Detection of TGR in IDM and IFD mutants by PCR

TGR was identified in both the IDM-ply and -lytA mutants, while no TGR was found in either the IFD-ply or -lytA mutants (Figure 5AI and BI). WT ply, formed by TGR in IDM-ply, was observed 4–5 h post-inoculation of mutants into plain brain-heart infusion (BHI) broth under antibiotic selection (Figure 5AI). This restoration of mutants back to the WT genotype increased to a plateau at about 8–10 h of cultivation, with or without antibiotic selection (Figure 5AI). The highest percentage increase in ply detection, relative to the earliest detection of TGR (4 h), in plain BHI and BHI with erythromycin (erm) was 80.57% and 23.27%, respectively, indicating a relatively slow rate of TGR under antibiotic selective pressure (Figure 5AIII). TGR was also observed in IDM-lytA mutants (Figure 5BI). In BHI medium, TGR was first detected at around 5 h post-inoculation and corresponded to a 6-fold change in detection, while in BHI supplemented with cat, TGR was detected at 3 h post-inoculation and corresponded to a 90-fold change in detection (Figure 5BIII).
Figure 5

Target gene restoration (TGR) of wild-type ply (A) and lytA (B) was only observed in IDM mutants. (I) Full-length target genes were amplified by PCR of samples taken at 3–10 h post-inoculation. Restoration of ply (A, I) and lytA (B, I) was confirmed by PCR using the primer sets ply-P1/ply-P2 and lytA-P1/lytA-P2, respectively, in 3–10-h cultures of IDM-ply/-lytA with and without antibiotic selection. No target gene restoration was observed in IFD-ply/-lytA mutants. (II) Housekeeping gene gki, used as a loading control to evaluate the level of gene expression, was amplified by primer pair gki-up/gki-dn. (III) Fold change refers to ratio of the target gene restoration (ply or lytA) to gki in 3–10-h cultures over the aforementioned ratio found at the earliest time of target gene detection.

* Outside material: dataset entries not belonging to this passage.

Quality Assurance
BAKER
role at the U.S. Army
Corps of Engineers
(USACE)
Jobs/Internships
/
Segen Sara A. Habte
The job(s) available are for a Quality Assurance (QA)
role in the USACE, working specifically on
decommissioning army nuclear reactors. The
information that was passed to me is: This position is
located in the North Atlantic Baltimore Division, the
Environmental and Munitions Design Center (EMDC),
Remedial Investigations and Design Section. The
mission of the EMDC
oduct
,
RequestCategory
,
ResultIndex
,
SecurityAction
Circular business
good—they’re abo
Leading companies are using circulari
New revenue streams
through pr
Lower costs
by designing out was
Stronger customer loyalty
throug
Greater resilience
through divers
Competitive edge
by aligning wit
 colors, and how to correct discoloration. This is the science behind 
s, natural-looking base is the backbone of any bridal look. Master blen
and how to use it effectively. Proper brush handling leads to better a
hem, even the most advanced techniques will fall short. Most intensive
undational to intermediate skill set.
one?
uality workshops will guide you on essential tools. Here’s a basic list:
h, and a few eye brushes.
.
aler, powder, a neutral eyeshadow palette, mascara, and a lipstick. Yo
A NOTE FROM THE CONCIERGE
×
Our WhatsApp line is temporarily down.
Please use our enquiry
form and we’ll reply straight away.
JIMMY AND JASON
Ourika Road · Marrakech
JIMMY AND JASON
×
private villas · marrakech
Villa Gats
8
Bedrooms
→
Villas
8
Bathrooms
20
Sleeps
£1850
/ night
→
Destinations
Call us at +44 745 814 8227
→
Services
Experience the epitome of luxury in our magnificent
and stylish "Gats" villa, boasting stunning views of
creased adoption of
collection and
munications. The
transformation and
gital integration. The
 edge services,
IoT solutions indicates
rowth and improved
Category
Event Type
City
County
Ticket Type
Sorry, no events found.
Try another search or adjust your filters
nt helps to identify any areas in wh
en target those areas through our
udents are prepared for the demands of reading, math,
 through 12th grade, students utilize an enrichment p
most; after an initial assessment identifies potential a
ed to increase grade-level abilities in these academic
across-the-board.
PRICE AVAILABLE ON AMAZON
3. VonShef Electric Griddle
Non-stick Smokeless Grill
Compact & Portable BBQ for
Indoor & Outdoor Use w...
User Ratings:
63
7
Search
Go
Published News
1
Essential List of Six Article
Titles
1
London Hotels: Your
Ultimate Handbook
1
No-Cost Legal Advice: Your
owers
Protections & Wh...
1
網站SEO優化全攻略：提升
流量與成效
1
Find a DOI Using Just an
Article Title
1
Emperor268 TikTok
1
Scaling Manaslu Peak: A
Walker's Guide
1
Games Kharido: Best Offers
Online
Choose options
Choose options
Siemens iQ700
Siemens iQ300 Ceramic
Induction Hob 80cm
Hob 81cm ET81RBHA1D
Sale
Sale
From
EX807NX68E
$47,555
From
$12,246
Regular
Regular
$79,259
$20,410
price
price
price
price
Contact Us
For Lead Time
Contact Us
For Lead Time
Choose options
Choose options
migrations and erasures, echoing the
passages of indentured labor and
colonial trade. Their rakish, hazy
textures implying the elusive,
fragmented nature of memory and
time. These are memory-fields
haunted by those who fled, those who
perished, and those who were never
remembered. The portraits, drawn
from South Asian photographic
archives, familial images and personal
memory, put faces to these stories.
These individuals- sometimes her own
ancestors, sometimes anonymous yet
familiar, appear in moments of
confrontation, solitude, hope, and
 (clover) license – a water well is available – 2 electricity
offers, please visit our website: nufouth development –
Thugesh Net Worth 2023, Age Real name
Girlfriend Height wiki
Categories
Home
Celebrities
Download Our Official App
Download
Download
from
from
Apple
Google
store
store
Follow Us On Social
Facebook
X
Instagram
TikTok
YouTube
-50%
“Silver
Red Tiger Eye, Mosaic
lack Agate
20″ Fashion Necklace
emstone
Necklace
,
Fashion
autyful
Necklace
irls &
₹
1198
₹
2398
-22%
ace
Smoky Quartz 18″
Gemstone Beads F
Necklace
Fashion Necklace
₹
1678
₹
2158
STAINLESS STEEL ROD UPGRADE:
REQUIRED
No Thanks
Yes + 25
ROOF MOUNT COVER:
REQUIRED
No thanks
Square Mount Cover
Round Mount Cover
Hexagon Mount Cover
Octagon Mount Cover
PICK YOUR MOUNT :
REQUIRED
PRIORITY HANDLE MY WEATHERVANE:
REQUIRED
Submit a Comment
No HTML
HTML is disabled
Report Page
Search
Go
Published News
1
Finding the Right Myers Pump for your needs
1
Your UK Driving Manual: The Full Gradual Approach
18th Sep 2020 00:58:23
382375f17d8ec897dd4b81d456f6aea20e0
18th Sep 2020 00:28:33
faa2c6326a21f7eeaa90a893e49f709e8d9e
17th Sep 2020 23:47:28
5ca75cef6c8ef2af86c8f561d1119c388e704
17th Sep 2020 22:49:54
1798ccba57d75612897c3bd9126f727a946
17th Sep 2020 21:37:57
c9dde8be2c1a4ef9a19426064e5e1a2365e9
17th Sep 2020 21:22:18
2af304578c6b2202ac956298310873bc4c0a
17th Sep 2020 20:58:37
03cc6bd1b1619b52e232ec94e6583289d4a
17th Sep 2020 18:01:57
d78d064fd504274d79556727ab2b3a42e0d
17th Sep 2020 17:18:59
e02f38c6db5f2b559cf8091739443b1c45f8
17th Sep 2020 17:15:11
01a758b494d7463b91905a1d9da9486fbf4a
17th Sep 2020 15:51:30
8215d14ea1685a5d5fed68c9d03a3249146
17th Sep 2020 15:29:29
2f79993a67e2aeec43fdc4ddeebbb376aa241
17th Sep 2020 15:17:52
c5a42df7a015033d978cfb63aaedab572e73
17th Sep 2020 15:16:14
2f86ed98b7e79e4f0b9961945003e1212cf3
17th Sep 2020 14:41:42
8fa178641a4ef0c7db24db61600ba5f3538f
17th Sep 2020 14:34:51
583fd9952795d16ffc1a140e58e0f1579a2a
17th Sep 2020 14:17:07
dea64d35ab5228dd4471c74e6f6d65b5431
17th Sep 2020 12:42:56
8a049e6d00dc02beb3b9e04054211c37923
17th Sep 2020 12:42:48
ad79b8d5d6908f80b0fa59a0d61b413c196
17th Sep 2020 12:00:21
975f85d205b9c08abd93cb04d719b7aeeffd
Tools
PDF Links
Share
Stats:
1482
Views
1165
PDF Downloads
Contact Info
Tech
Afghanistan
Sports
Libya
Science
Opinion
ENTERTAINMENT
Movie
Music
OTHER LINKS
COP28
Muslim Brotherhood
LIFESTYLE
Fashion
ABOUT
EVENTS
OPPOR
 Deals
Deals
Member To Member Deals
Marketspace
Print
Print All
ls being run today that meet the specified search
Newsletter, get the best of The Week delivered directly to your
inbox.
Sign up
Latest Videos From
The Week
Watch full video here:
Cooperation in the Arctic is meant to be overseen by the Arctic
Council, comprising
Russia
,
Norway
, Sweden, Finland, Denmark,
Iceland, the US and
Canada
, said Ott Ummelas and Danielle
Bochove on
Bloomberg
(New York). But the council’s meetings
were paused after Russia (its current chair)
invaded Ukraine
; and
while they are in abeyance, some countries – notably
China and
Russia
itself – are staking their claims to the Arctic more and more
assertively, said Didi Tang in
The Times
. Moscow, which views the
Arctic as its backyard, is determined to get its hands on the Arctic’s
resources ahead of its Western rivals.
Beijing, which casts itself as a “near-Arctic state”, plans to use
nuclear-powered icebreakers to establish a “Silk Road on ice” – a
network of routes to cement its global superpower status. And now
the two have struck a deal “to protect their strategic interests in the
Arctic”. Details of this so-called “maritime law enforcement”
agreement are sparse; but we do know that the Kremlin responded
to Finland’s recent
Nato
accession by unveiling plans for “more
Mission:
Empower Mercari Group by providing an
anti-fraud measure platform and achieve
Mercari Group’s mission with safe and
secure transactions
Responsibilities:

Validation of TGR from the results of previous PCR assay of IDM mutants by using real-time PCR assay, southern blot hybridization and western bloting

Since only PLY antibody is commercial available for the determination of protein expression for TGR strain, validation of TGR from the results of the above PCR assay was used the PLY as a model. In Real time PCR assays, full length PLY expression level of Day 1 and Day 2 culture of IDM-ply was compared 8-h culture of IDM-ply. A 1.66 and 3.00 folds were respectively observed in Day 1 and Day 2 culture of IDM-ply indicating TGR of PLY occurred as time dependent manner (Figure 6A). In Southern blotting, erm susceptible isolates were selected from Day 1 culture of IDM-ply and hybridization with ply specific probe confirmed that TGR wild type strains was occurred (Figure 6B). For determination of full length protein expression of PLY, Western blotting was performed and confirmed that the PLY expression in TGR was as same as wild type D39 (Figure 6C).
Figure 6

Validation of TGR of WT- ply from IDM- ply mutant. (A) Expression of WT-PLY in the 8 h, Day 1 and Day 2 IDM-ply culture by real-time PCR (B) ClaI- digested D39, IDM-ply and AG2, which was sensitive to erm and was obtained from Day 1 culture of IDM-ply mutant, were probed with a digoxigenin-labeled ply-pb in southern blot hybridization. (C) AG2 would produce PLY whose size was the same as PLY of D39 when incubating with a rabbit polyclonal PLY antibody.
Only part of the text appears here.